SUPPLIED DATA Start Marker

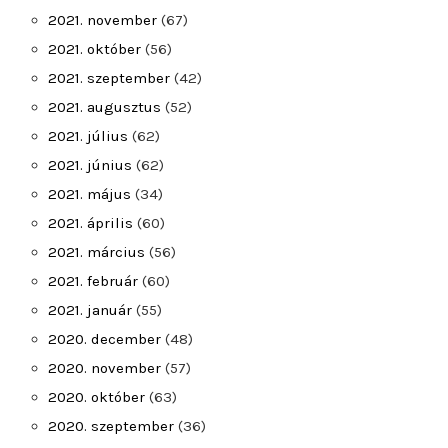
2021. november
(67)
2021. október
(56)
2021. szeptember
(42)
2021. augusztus
(52)
2021. július
(62)
2021. június
(62)
2021. május
(34)
2021. április
(60)
2021. március
(56)
2021. február
(60)
2021. január
(55)
2020. december
(48)
2020. november
(57)
2020. október
(63)
2020. szeptember
(36)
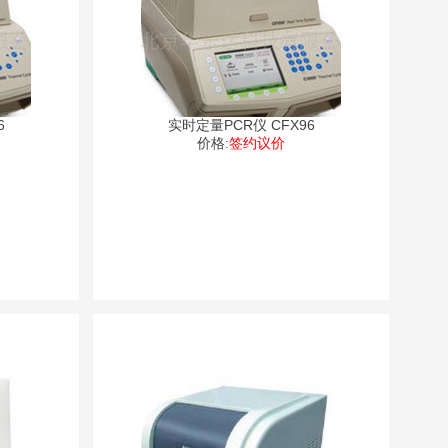
6
实时定量PCR仪 CFX96
价格:
签约议价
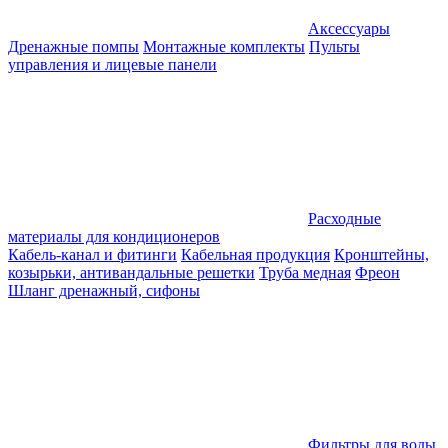
Аксессуары
Дренажные помпы
Монтажные комплекты
Пульты
управления и лицевые панели
Расходные
материалы для кондиционеров
Кабель-канал и фитинги
Кабельная продукция
Кронштейны,
козырьки, антивандальные решетки
Труба медная
Фреон
Шланг дренажный, сифоны
Фильтры для воды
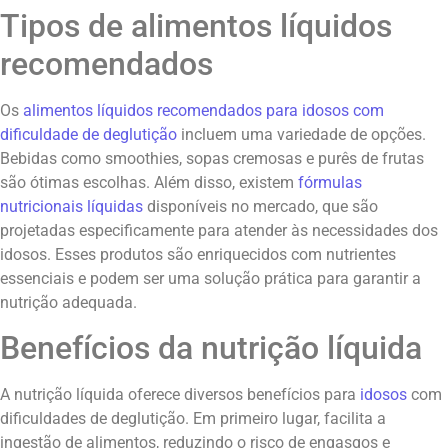
Tipos de alimentos líquidos
recomendados
Os
alimentos líquidos recomendados para idosos com
dificuldade de deglutição
incluem uma variedade de opções.
Bebidas como smoothies, sopas cremosas e purês de frutas
são ótimas escolhas. Além disso, existem
fórmulas
nutricionais líquidas
disponíveis no mercado, que são
projetadas especificamente para atender às necessidades dos
idosos. Esses produtos são enriquecidos com nutrientes
essenciais e podem ser uma solução prática para garantir a
nutrição adequada.
Benefícios da nutrição líquida
A nutrição líquida oferece diversos benefícios para
idosos
com
dificuldades de deglutição. Em primeiro lugar, facilita a
ingestão de alimentos, reduzindo o risco de engasgos e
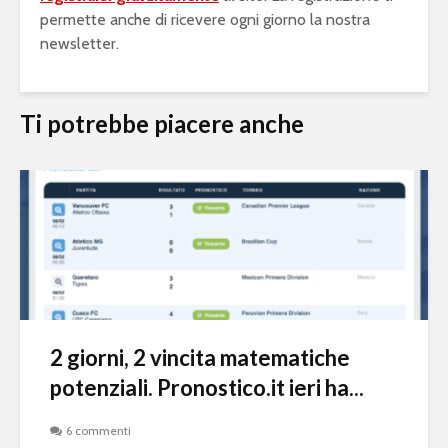
permette anche di ricevere ogni giorno la nostra
newsletter.
Ti potrebbe piacere anche
2 giorni, 2 vincita matematiche
potenziali. Pronostico.it ieri ha...
6 commenti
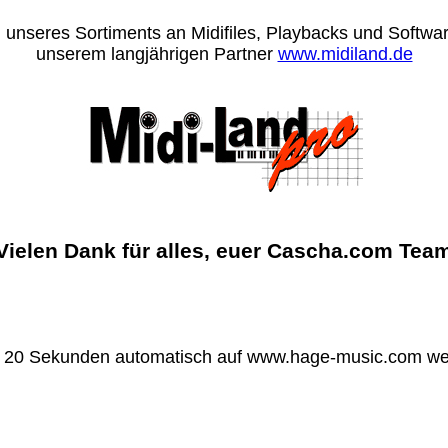
 unseres Sortiments an Midifiles, Playbacks und Software
unserem langjährigen Partner
www.midiland.de
Vielen Dank für alles, euer Cascha.com Tea
n 20 Sekunden automatisch auf www.hage-music.com wei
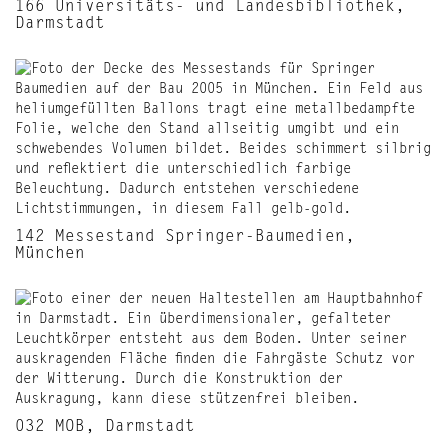
166 Universitäts- und Landesbibliothek,
Darmstadt
142 Messestand Springer-Baumedien,
München
032 MOB, Darmstadt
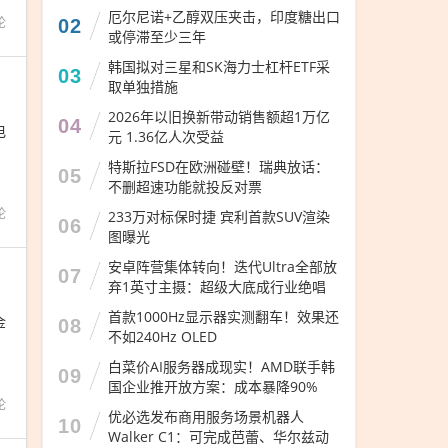
厄尔尼诺+乙醇双压夹击，印度糖出口
论
02
或停滞至少三年
韩国拟对三星和SK海力士杠杆ETF采
03
取单独措施
2026年以旧换新带动销售额超1万亿
04
电
元 1.36亿人次受益
特斯拉FSD在欧洲碰壁！瑞典放话：
05
不删超速功能就投反对票
论
233万对标保时捷 宾利首款SUV渲染
06
图曝光
安卓阵营集体转向！迭代Ultra全部放
07
弃1英寸主摄：超级大底成行业绝唱
首款1000Hz显示器实测翻车！效果还
金
08
不如240Hz OLED
白菜价AI服务器成现实！AMD联手韩
09
国企业推开放方案：成本暴降90%
论
优必选发布商用服务场景机器人
10
Walker C1：可完成芭蕾、华尔兹动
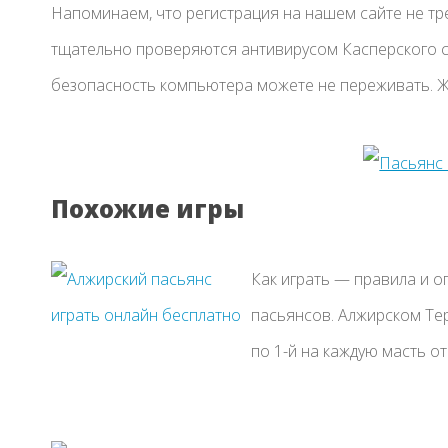
Напоминаем, что регистрация на нашем сайте не тре
тщательно проверяются антивирусом Касперского с
безопасность компьютера можете не переживать. Ж
Похожие игры
Как играть — правила и о
пасьянсов. Алжирском Тер
по 1-й на каждую масть от 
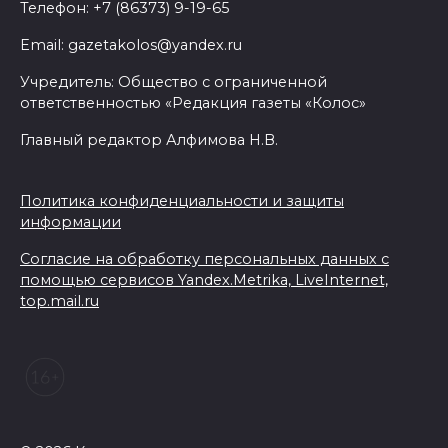
Телефон: +7 (86373) 9-19-65
Email: gazetakolos@yandex.ru
Учредитель: Общество с ограниченной
ответственностью «Редакция газеты «Колос»
Главный редактор Алфимова Н.В.
Политика конфиденциальности и защиты
информации
Согласие на обработку персональных данных с
помощью сервисов Yandex.Metrika, LiveInternet,
top.mail.ru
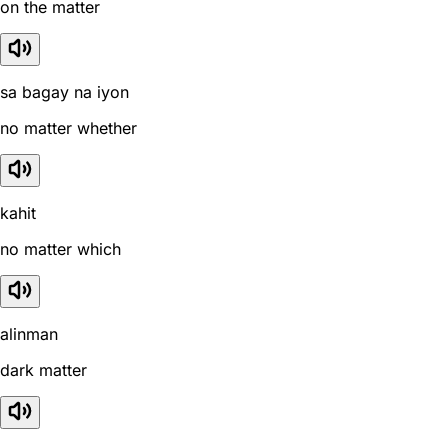
on the matter
sa bagay na iyon
no matter whether
kahit
no matter which
alinman
dark matter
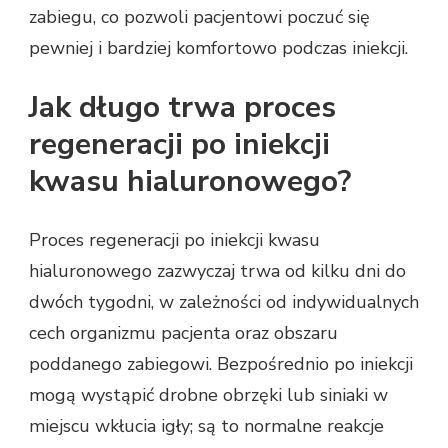
zabiegu, co pozwoli pacjentowi poczuć się
pewniej i bardziej komfortowo podczas iniekcji.
Jak długo trwa proces
regeneracji po iniekcji
kwasu hialuronowego?
Proces regeneracji po iniekcji kwasu
hialuronowego zazwyczaj trwa od kilku dni do
dwóch tygodni, w zależności od indywidualnych
cech organizmu pacjenta oraz obszaru
poddanego zabiegowi. Bezpośrednio po iniekcji
mogą wystąpić drobne obrzęki lub siniaki w
miejscu wkłucia igły; są to normalne reakcje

SUPPLIED DATA End Marker

Note each line above that contains "nutrição" and copy it out.

nutrição adequada.
Benefícios da nutrição líquida
A nutrição líquida oferece diversos benefícios para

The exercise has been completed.